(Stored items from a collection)
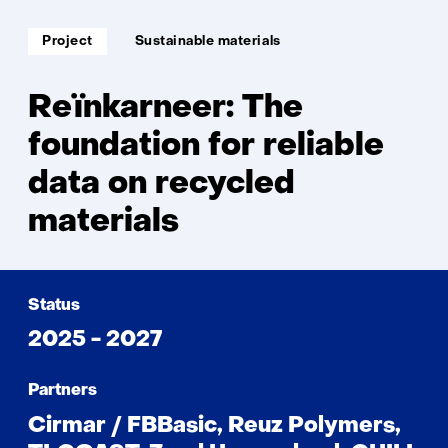
Soort
Thema:
Project
Sustainable materials
project:
Reïnkarneer: The
foundation for reliable
data on recycled
materials
Status
2025 - 2027
Partners
Cirmar / FBBasic, Reuz Polymers,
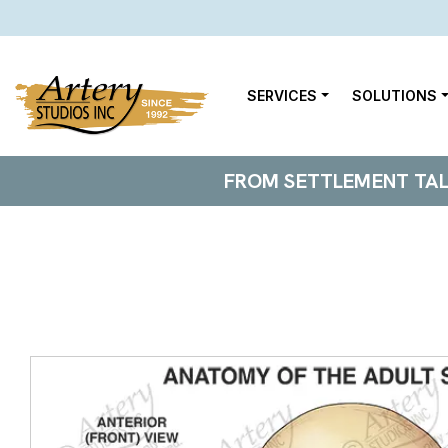
SERVICES
SOLUTIONS
FROM SETTLEMENT TALKS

## Work order
The lines from the one holding "Reïnkarneer: The" through the end of the entries are to be transcribed exactly, both ends included, with the pictures left out.

## Written solution
Reïnkarneer: The
foundation for reliable
data on recycled
materials
Status
2025 - 2027
Partners
Cirmar / FBBasic, Reuz Polymers,
SERVICES
SOLUTIONS
FROM SETTLEMENT TALKS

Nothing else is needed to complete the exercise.